The Silk Market. Wow! Earlier this week Peggy had taken me to this shopping mecca to introduce me to its craziness and to scope out gift ideas. One hour just about did me in. On this day, we endured four hours of persistent sales people (and that's putting it mildly) and an occasional grab of the arm. I didn't intend to do Christmas shopping but I couldn't resist the great deals. I think there were at least 5 floors and I read there are over 1500 stalls. For a person who hates shopping, this definitely stretched my limits. Peggy was helpful in helping me barter. It was weird - I tried to be polite and kind and rude at the same time. Don't make eye contact. Ignore their sales pitch. Smile. And say, "Not today. So sorry. Not interested." BTW, it's required that they understand English.
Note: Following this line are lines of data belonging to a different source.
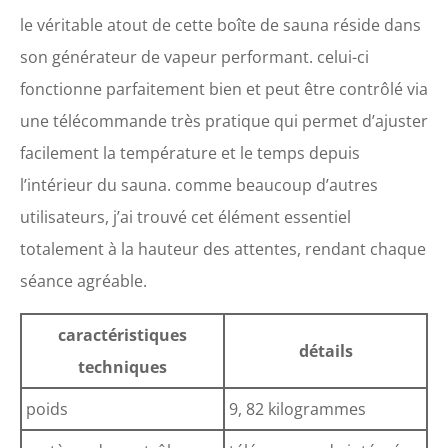
l'entrée et la sortie du
le véritable atout de cette boîte de sauna réside dans
sauna, améliorant le confort
d'utilisation et permettant
son générateur de vapeur performant. celui-ci
une expérience de vapeur
fonctionne parfaitement bien et peut être contrôlé via
plus relaxante et sans effort
RÉGLAGE PERSONNALISÉ :
une télécommande très pratique qui permet d’ajuster
Basé sur la technologie de
facilement la température et le temps depuis
contrôle précis de la
température du générateur
l’intérieur du sauna. comme beaucoup d’autres
de vapeur scientifique, ce
utilisateurs, j’ai trouvé cet élément essentiel
sauna portable dispose de
neuf niveaux de
totalement à la hauteur des attentes, rendant chaque
température avec un
séance agréable.
maximum de 64 °C, vous
permettant de régler
librement en fonction de
caractéristiques
vos besoins ; la
détails
techniques
télécommande intégrée
prend en charge des
poids
9, 82 kilogrammes
durées d'utilisation de 15 à
90 minutes et la sélection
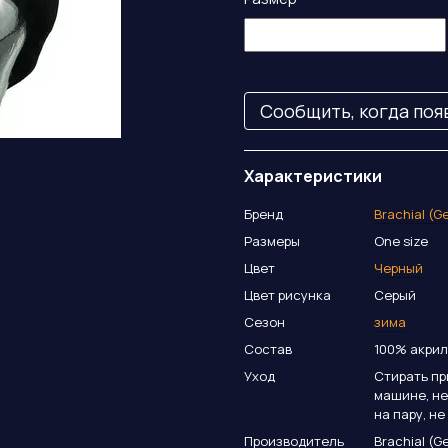
Сообщить, когда поя
Характеристики
Бренд
Brachial (G
Размеры
One size
Цвет
Черный
Цвет рисунка
Серый
Сезон
зима
Состав
100% акрил
Уход
Стирать пр
машине, не
на пару, н
Производитель
Brachial (G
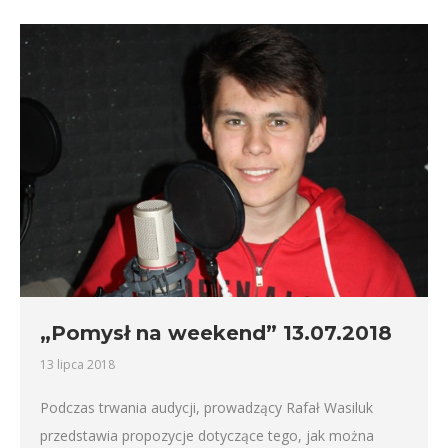
„Pomysł na weekend” 13.07.2018
13 lipca 2018
Podczas trwania audycji, prowadzący Rafał Wasiluk
przedstawia propozycje dotyczące tego, jak można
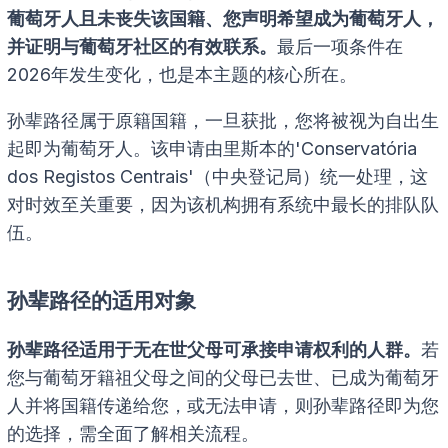
葡萄牙人且未丧失该国籍、您声明希望成为葡萄牙人，
并证明与葡萄牙社区的有效联系。
最后一项条件在
2026年发生变化，也是本主题的核心所在。
孙辈路径属于原籍国籍，一旦获批，您将被视为自出生
起即为葡萄牙人。该申请由里斯本的'Conservatória
dos Registos Centrais'（中央登记局）统一处理，这
对时效至关重要，因为该机构拥有系统中最长的排队队
伍。
孙辈路径的适用对象
孙辈路径适用于无在世父母可承接申请权利的人群。
若
您与葡萄牙籍祖父母之间的父母已去世、已成为葡萄牙
人并将国籍传递给您，或无法申请，则孙辈路径即为您
的选择，需全面了解相关流程。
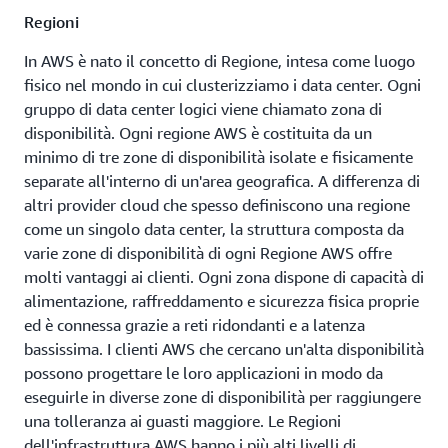
Stati Uniti occidentali (California
Ashburn, Virginia
New York, New York
Regioni
settentrionale)
Atlanta. GA
Newark, New Jersey
Stati Uniti orientali (Virginia
In AWS è nato il concetto di Regione, intesa come luogo
settentrionale)
fisico nel mondo in cui clusterizziamo i data center. Ogni
Boston, Massachusetts
Palo Alto, California
gruppo di data center logici viene chiamato zona di
Stati Uniti orientali (Ohio)
Chicago, Illinois
Phoenix, Arizona
disponibilità. Ogni regione AWS è costituita da un
Disponibile
Disponibile a breve
Stati Uniti occidentali (Oregon)
minimo di tre zone di disponibilità isolate e fisicamente
Columbus, Ohio
Philadelphia,
separate all'interno di un'area geografica. A differenza di
Pennsylvania
altri provider cloud che spesso definiscono una regione
Dallas/Fort Worth,
come un singolo data center, la struttura composta da
Texas
Portland, Oregon
varie zone di disponibilità di ogni Regione AWS offre
Denver, Colorado
Querétaro, Messico
molti vantaggi ai clienti. Ogni zona dispone di capacità di
alimentazione, raffreddamento e sicurezza fisica proprie
Hayward, California
Salt Lake City, Utah
ed è connessa grazie a reti ridondanti e a latenza
bassissima. I clienti AWS che cercano un'alta disponibilità
Houston, Texas
San Jose, California
possono progettare le loro applicazioni in modo da
Jacksonville, Florida
Seattle, Washington
eseguirle in diverse zone di disponibilità per raggiungere
una tolleranza ai guasti maggiore. Le Regioni
Kansas City, Missouri
South Bend, Indiana
dell'infrastruttura AWS hanno i più alti livelli di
Of course, if I can't get all these gift into my bags, the extra baggage fees may not be worth the hard work of bartering and running through the gauntlet. Peggy assures me we will get it home somehow without the fees.
I really wanted a Chinese t-shirt - most everyone dresses quite casual here. I finally found one I liked and got the price down to a reasonable one. Then it was a matter of trying to find the right size. This is where it got depressing. The Chinese are so thin and petite that the size I ended up with was an XXXL! And even this size was tighter than what I like around my midsection. I am definitely less inclined to buy clothes in China.
Getting to the Market and getting back proved to be a challenge. The traffic was horrible! It took us twice as long to get there. I had to close my eyes as vehicles came within an inch or two of the taxi. I'm not exaggerating! The driver made the ride to the Market a little more enjoyable however. He really wanted us to understand his attempts to communicate. He was so dramatic. ^_^ He kept looking back at us though after Peggy explained in broken Chinese that we were from America. He kept pointing to what I thought was his ear. Then it dawned on us what he was trying to say. He had been pointing to his hair. He was perplexed that I had hair like the Chinese but could not speak Chinese while Peggy, obviously a foreigner, was doing a fair job communicating in the language. I get looks like this all the time. Peggy thinks I may have less trouble attending a house church on Sunday than she because of my Asian look (we had been asked to avoid them on Sunday morning because of recent incidences).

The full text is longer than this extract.